Al Sharpton to Dems: No Point Appealing to ‘Archie Bunker’ Trump Voters


Reverend Al Sharpton thinks that in order to win elections, Democrats must stop trying to get the “Archie Bunker” vote and instead focus on maximizing the party’s minority vote.

During a Friday afternoon MSNBC appearance, Sharpton railed against elected officials and consultants who want Democrats to “try and become elephants with donkey skin on,” emphasizing that it was pointless to appeal to “Archie Bunker” voters who support President Donald Trump. Sharpton insisted that these “Archie Bunker” voters will never cast their ballots for Democrats. He made his remarks a day after Republican Greg Gianforte won his special election for Montana’s open House seat by six points even after he allegedly body-slammed a reporter the day before the election.

In a recent interview with BuzzFeed, Sharpton said Hillary Clinton’s biggest mistake in 2016 “was that she did not mobilize in the black community.”

“You lost Michigan, by what, 15,000, 20,000 votes? You could’ve got that if you mobilized two housing projects or three churches,” he told the left-wing outlet. “Never touched them. So in many ways I think that the whole question of, ‘Oh we gotta reach out to the Appalachian and the blue collar workers and stop the identity politics’ — well, that’s one strategy. But what I’m saying is that you never worked your own base. You took your base for granted, so it’s not that you need to go another way, you didn’t identify with those in identity politics, that’s why you had the lowest turnout you had around blacks in a long time.”

Sharpton said though Clinton came to his National Action Network convention, her campaign “never engaged us in the campaign.”
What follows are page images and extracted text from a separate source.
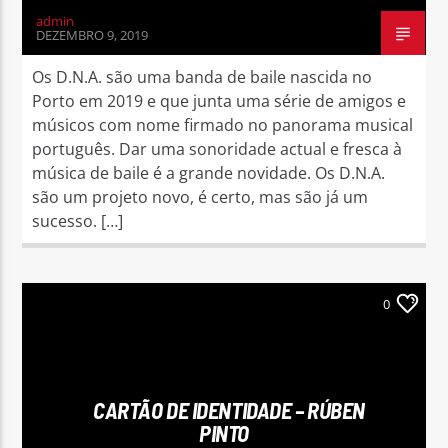
admin
DEZEMBRO 9, 2019
Os D.N.A. são uma banda de baile nascida no
Porto em 2019 e que junta uma série de amigos e
músicos com nome firmado no panorama musical
português. Dar uma sonoridade actual e fresca à
música de baile é a grande novidade. Os D.N.A.
são um projeto novo, é certo, mas são já um
sucesso. […]
0
CARTÃO DE IDENTIDADE – RÚBEN
PINTO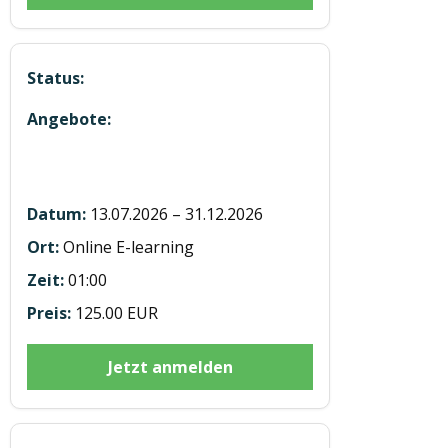
E-learning Modul 4 Gesundheit LKW
u BUS 7h
13.07.2026 – 31.12.2026
Online E-learning
01:00
125.00 EUR
Jetzt anmelden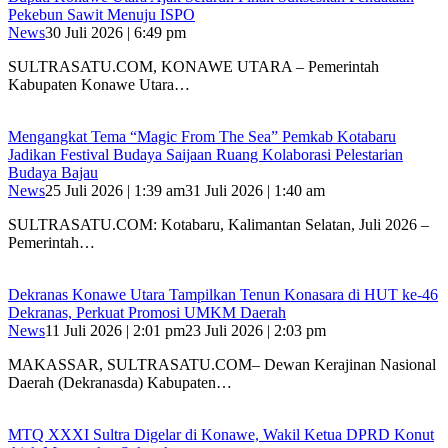
Pekebun Sawit Menuju ISPO
News
30 Juli 2026 | 6:49 pm
SULTRASATU.COM, KONAWE UTARA – Pemerintah
Kabupaten Konawe Utara…
Mengangkat Tema “Magic From The Sea” Pemkab Kotabaru
Jadikan Festival Budaya Saijaan Ruang Kolaborasi Pelestarian
Budaya Bajau
News
25 Juli 2026 | 1:39 am
31 Juli 2026 | 1:40 am
SULTRASATU.COM: Kotabaru, Kalimantan Selatan, Juli 2026 –
Pemerintah…
Dekranas Konawe Utara Tampilkan Tenun Konasara di HUT ke-46
Dekranas, Perkuat Promosi UMKM Daerah
News
11 Juli 2026 | 2:01 pm
23 Juli 2026 | 2:03 pm
MAKASSAR, SULTRASATU.COM– Dewan Kerajinan Nasional
Daerah (Dekranasda) Kabupaten…
MTQ XXXI Sultra Digelar di Konawe, Wakil Ketua DPRD Konut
“And I think that’s where they did the wrong math in the Clinton campaign. They assumed that we’ll go get all of this because everybody will stay here: young voters, black voters, Latino voters, like Obama, and it didn’t happen,” he said.

As Democrats plot their electoral strategies for 2018 and 2020, the party is split between those who want to double down on identity politics and those who think Democrats need to appeal more to working-class white voters.